Records drawn from a dataset:
□ □ □
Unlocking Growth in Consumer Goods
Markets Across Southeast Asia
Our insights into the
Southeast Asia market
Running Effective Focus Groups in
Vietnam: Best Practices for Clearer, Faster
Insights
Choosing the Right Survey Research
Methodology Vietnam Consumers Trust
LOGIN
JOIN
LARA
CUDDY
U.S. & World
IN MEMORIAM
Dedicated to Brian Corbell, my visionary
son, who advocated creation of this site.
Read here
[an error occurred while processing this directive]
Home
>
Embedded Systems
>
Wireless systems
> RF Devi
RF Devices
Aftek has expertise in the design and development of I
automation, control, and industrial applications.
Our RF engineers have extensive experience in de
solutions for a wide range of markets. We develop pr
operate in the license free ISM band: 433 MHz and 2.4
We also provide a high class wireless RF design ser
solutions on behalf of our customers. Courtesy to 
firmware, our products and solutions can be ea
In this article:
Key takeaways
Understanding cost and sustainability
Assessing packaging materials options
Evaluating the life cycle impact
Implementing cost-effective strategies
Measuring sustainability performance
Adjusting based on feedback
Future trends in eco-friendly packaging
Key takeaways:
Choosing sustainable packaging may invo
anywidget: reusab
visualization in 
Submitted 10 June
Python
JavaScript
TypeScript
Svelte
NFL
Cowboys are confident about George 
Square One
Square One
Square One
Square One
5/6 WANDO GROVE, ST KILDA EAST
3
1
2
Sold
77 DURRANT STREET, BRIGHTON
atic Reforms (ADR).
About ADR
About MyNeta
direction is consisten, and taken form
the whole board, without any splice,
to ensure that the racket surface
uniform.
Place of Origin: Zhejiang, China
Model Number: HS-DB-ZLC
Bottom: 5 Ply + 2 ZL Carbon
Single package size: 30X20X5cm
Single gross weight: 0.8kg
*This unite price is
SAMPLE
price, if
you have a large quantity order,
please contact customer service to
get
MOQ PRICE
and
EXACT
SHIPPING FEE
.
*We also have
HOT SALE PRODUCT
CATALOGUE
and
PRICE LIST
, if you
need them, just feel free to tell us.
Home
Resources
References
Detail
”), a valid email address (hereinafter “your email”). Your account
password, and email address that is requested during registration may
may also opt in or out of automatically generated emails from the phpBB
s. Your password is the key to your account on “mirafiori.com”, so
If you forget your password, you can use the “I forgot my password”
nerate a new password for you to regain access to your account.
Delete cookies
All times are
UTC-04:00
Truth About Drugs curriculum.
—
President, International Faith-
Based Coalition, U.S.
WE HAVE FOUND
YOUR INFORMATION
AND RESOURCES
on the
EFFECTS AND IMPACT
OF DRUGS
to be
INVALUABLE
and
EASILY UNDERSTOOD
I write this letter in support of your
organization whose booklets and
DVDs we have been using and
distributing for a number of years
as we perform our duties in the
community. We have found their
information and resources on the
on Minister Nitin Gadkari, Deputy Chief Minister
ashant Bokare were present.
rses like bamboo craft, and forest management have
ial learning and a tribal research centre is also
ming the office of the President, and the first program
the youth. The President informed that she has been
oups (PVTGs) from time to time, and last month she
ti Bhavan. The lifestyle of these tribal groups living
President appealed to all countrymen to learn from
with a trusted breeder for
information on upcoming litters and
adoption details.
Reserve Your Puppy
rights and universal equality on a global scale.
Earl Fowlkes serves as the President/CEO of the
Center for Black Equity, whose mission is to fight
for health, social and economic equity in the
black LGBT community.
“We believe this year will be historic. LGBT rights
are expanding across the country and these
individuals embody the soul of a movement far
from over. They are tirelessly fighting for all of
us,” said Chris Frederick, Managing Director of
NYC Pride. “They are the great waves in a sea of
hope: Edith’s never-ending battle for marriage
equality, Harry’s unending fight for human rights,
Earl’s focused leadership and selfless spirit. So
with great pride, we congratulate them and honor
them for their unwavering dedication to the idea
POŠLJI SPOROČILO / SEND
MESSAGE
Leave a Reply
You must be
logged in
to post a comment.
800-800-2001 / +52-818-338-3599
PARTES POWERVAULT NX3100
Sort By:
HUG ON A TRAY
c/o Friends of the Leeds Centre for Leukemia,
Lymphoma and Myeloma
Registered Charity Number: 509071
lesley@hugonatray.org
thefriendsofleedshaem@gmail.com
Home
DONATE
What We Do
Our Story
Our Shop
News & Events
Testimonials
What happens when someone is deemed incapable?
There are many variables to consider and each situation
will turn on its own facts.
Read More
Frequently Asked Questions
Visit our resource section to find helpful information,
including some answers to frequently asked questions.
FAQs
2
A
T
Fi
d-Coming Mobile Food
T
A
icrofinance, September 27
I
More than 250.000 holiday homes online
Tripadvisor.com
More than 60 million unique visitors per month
□ □ □
Work order ▸
Retype every record exactly, omitting nothing.

Task solution ▸
Unlocking Growth in Consumer Goods
Markets Across Southeast Asia
Our insights into the
Southeast Asia market
Running Effective Focus Groups in
Vietnam: Best Practices for Clearer, Faster
Insights
Choosing the Right Survey Research
Methodology Vietnam Consumers Trust
LOGIN
JOIN
LARA
CUDDY
U.S. & World
IN MEMORIAM
Dedicated to Brian Corbell, my visionary
son, who advocated creation of this site.
Read here
[an error occurred while processing this directive]
Home
>
Embedded Systems
>
Wireless systems
> RF Devi
RF Devices
Aftek has expertise in the design and development of I
automation, control, and industrial applications.
Our RF engineers have extensive experience in de
solutions for a wide range of markets. We develop pr
operate in the license free ISM band: 433 MHz and 2.4
We also provide a high class wireless RF design ser
solutions on behalf of our customers. Courtesy to 
firmware, our products and solutions can be ea
In this article:
Key takeaways
Understanding cost and sustainability
Assessing packaging materials options
Evaluating the life cycle impact
Implementing cost-effective strategies
Measuring sustainability performance
Adjusting based on feedback
Future trends in eco-friendly packaging
Key takeaways:
Choosing sustainable packaging may invo
anywidget: reusab
visualization in 
Submitted 10 June
Python
JavaScript
TypeScript
Svelte
NFL
Cowboys are confident about George 
Square One
Square One
Square One
Square One
5/6 WANDO GROVE, ST KILDA EAST
3
1
2
Sold
77 DURRANT STREET, BRIGHTON
atic Reforms (ADR).
About ADR
About MyNeta
direction is consisten, and taken form
the whole board, without any splice,
to ensure that the racket surface
uniform.
Place of Origin: Zhejiang, China
Model Number: HS-DB-ZLC
Bottom: 5 Ply + 2 ZL Carbon
Single package size: 30X20X5cm
Single gross weight: 0.8kg
*This unite price is
SAMPLE
price, if
you have a large quantity order,
please contact customer service to
get
MOQ PRICE
and
EXACT
SHIPPING FEE
.
*We also have
HOT SALE PRODUCT
CATALOGUE
and
PRICE LIST
, if you
need them, just feel free to tell us.
Home
Resources
References
Detail
”), a valid email address (hereinafter “your email”). Your account
password, and email address that is requested during registration may
may also opt in or out of automatically generated emails from the phpBB
s. Your password is the key to your account on “mirafiori.com”, so
If you forget your password, you can use the “I forgot my password”
nerate a new password for you to regain access to your account.
Delete cookies
All times are
UTC-04:00
Truth About Drugs curriculum.
—
President, International Faith-
Based Coalition, U.S.
WE HAVE FOUND
YOUR INFORMATION
AND RESOURCES
on the
EFFECTS AND IMPACT
OF DRUGS
to be
INVALUABLE
and
EASILY UNDERSTOOD
I write this letter in support of your
organization whose booklets and
DVDs we have been using and
distributing for a number of years
as we perform our duties in the
community. We have found their
information and resources on the
on Minister Nitin Gadkari, Deputy Chief Minister
ashant Bokare were present.
rses like bamboo craft, and forest management have
ial learning and a tribal research centre is also
ming the office of the President, and the first program
the youth. The President informed that she has been
oups (PVTGs) from time to time, and last month she
ti Bhavan. The lifestyle of these tribal groups living
President appealed to all countrymen to learn from
with a trusted breeder for
information on upcoming litters and
adoption details.
Reserve Your Puppy
rights and universal equality on a global scale.
Earl Fowlkes serves as the President/CEO of the
Center for Black Equity, whose mission is to fight
for health, social and economic equity in the
black LGBT community.
“We believe this year will be historic. LGBT rights
are expanding across the country and these
individuals embody the soul of a movement far
from over. They are tirelessly fighting for all of
us,” said Chris Frederick, Managing Director of
NYC Pride. “They are the great waves in a sea of
hope: Edith’s never-ending battle for marriage
equality, Harry’s unending fight for human rights,
Earl’s focused leadership and selfless spirit. So
with great pride, we congratulate them and honor
them for their unwavering dedication to the idea
POŠLJI SPOROČILO / SEND
MESSAGE
Leave a Reply
You must be
logged in
to post a comment.
800-800-2001 / +52-818-338-3599
PARTES POWERVAULT NX3100
Sort By:
HUG ON A TRAY
c/o Friends of the Leeds Centre for Leukemia,
Lymphoma and Myeloma
Registered Charity Number: 509071
lesley@hugonatray.org
thefriendsofleedshaem@gmail.com
Home
DONATE
What We Do
Our Story
Our Shop
News & Events
Testimonials
What happens when someone is deemed incapable?
There are many variables to consider and each situation
will turn on its own facts.
Read More
Frequently Asked Questions
Visit our resource section to find helpful information,
including some answers to frequently asked questions.
FAQs
2
A
T
Fi
d-Coming Mobile Food
T
A
icrofinance, September 27
I
More than 250.000 holiday homes online
Tripadvisor.com
More than 60 million unique visitors per month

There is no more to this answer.